Дядя Захар, остальные дяди и мама, задавая мне вопрос «Что делать?», фанатически верят в силу моей «образованности», которая подскажет мне, как вызволить отца. Им и в голову не приходит, что махина НКВД имеет свой план в виде давно составленных списков. Может быть, сейчас подошла очередь для того списка, по которому мне в 1934 году отказали выдать паспорт и пообещали «выслать куда-нибудь подальше». И все же…
– Все это какое-то недоразумение. Вот увидите, там разберутся, и отец вернется. А мы начнем действовать по Конституции. Сейчас напишем письмо главному городскому прокурору, – сказал я.
– Ничего себе недоразумение: был человек – и нет человека, – ответил мне дядя Илья. – Ты, Гриша, конечно, ученей нас, но мы по-темному так понимаем это дело: слишком уж много этих самых недоразумений. Пройдись только по нашему поселку – со счета собьешься. Слыхали мы про всяких врагов народа, но теперь уже выходит так, что народ сам себе враг. Вот это и есть сплошное, огромное и очень страшное недоразумение.

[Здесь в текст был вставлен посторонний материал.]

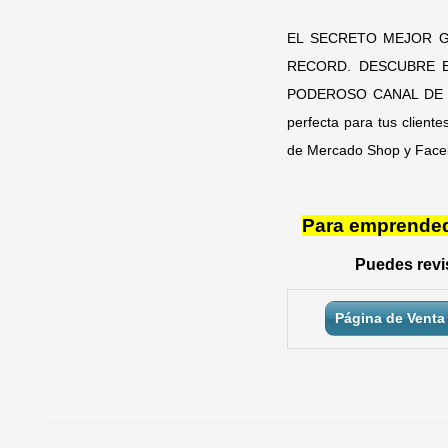
EL SECRETO MEJOR 
RECORD. DESCUBRE 
PODEROSO CANAL DE VEN
perfecta para tus client
de Mercado Shop y Fac
Para emprendedo
Puedes revis
Página de Venta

Городской прокурор, к которому я попал после майских праздников, повертев в руках мое заявление, равнодушно ответил:
– Таких заявлений не принимаем.
Мои настойчивые просьбы он выслушивал, рассеянно глядя в окно.

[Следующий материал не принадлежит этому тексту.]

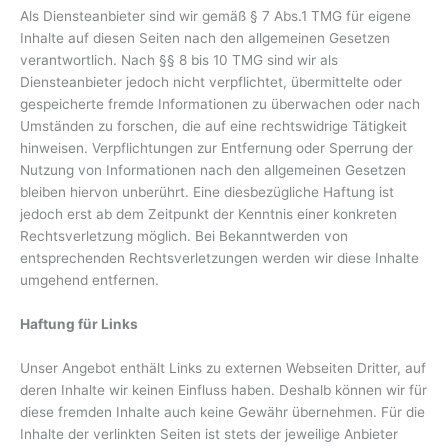
Als Diensteanbieter sind wir gemäß § 7 Abs.1 TMG für eigene
Inhalte auf diesen Seiten nach den allgemeinen Gesetzen
verantwortlich. Nach §§ 8 bis 10 TMG sind wir als
Diensteanbieter jedoch nicht verpflichtet, übermittelte oder
gespeicherte fremde Informationen zu überwachen oder nach
Umständen zu forschen, die auf eine rechtswidrige Tätigkeit
hinweisen. Verpflichtungen zur Entfernung oder Sperrung der
Nutzung von Informationen nach den allgemeinen Gesetzen
bleiben hiervon unberührt. Eine diesbezügliche Haftung ist
jedoch erst ab dem Zeitpunkt der Kenntnis einer konkreten
Rechtsverletzung möglich. Bei Bekanntwerden von
entsprechenden Rechtsverletzungen werden wir diese Inhalte
umgehend entfernen.
Haftung für Links
Unser Angebot enthält Links zu externen Webseiten Dritter, auf
deren Inhalte wir keinen Einfluss haben. Deshalb können wir für
diese fremden Inhalte auch keine Gewähr übernehmen. Für die
Inhalte der verlinkten Seiten ist stets der jeweilige Anbieter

– Но вы, как самый главный прокурор в городе, можете затребовать дело, и все выяснится. Тут просто недоразумение.
Прокурор ответил:
– Обратитесь в НКВД. Я ничем вам помочь не могу.

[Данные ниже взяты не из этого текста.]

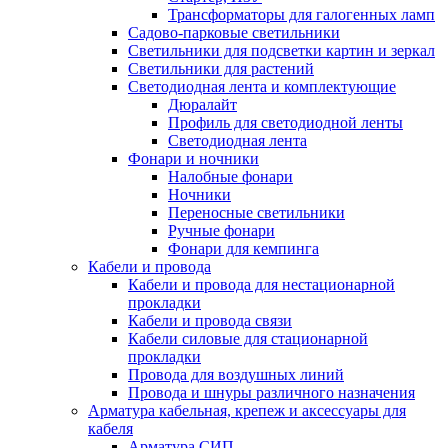
Трансформаторы для галогенных ламп
Садово-парковые светильники
Светильники для подсветки картин и зеркал
Светильники для растений
Светодиодная лента и комплектующие
Дюралайт
Профиль для светодиодной ленты
Светодиодная лента
Фонари и ночники
Налобные фонари
Ночники
Переносные светильники
Ручные фонари
Фонари для кемпинга
Кабели и провода
Кабели и провода для нестационарной
прокладки
Кабели и провода связи
Кабели силовые для стационарной
прокладки
Провода для воздушных линий
Провода и шнуры различного назначения
Арматура кабельная, крепеж и аксессуары для
кабеля
Арматура СИП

В НКВД через окошко мне сказали:
– Справок не даем.
Потом я направился к городской тюрьме, где стояла огромная очередь с узелками. На всякий случай купил немного яблок. А когда дошла моя очередь, услышал ответ:
– У нас не числится.
Надо было возвращаться в Луганск: в июне – выпускные государственные экзамены. Написал заявление на имя областного прокурора, прокурора УССР, Генерального прокурора СССР; в НКВД: городское, областное, УССР, СССР; Сталину, Молотову, Калинину. Позднее, когда узнавал о смене наркомов или начальников НКВД, – особенно когда прежние объявлялись врагами народа, – повторно направлял заявления на имя вновь назначенных лиц. Все эти мои письма оставались без ответа.
На луганском вокзале в раздумье, вспоминая, как здесь последний раз виделись с отцом, я по ошибке вышел к двери, на которой была надпись: «Нет выхода». В этой надписи словно бы затаился прицельно мне адресованный зловещий смысл. С тех пор всегда и всюду при виде подобных надписей у меня невольно возникают ассоциации с трагическими событиями апреля 1938 года.
Вернувшись в институт, я рассказал об аресте отца члену парткома института Ивану Фомичу Боярченко, выразил уверенность, что все это недоразумение, попросил совета. Но Иван Фомич ответил:
– Органы НКВД работают точно. У них недоразумений не бывает. Но ты не падай духом: сын за отца не отвечает. Это сказал сам Сталин. А тебя мы знаем и в тебя верим.
– Но я ведь не о себе, а об отце, которого знаю и в которого верю. Вас, старого партийца, хорошо знают и в Донецкой и в Луганской областях. Прошу вас, попросите, пусть разберутся.
Слушая меня, Иван Фомич, может быть, вспоминал своего друга Владимира Горбатова, вожака и любимца луганских комсомольцев, которого уже нет. Фомич хорошо знал Володю, верит в него и не верит, что он враг. И потому дал мне совет:
– Отцу не поможешь, а себе навредишь. В институте о случившемся никому больше не рассказывай. Кому надо – я расскажу сам.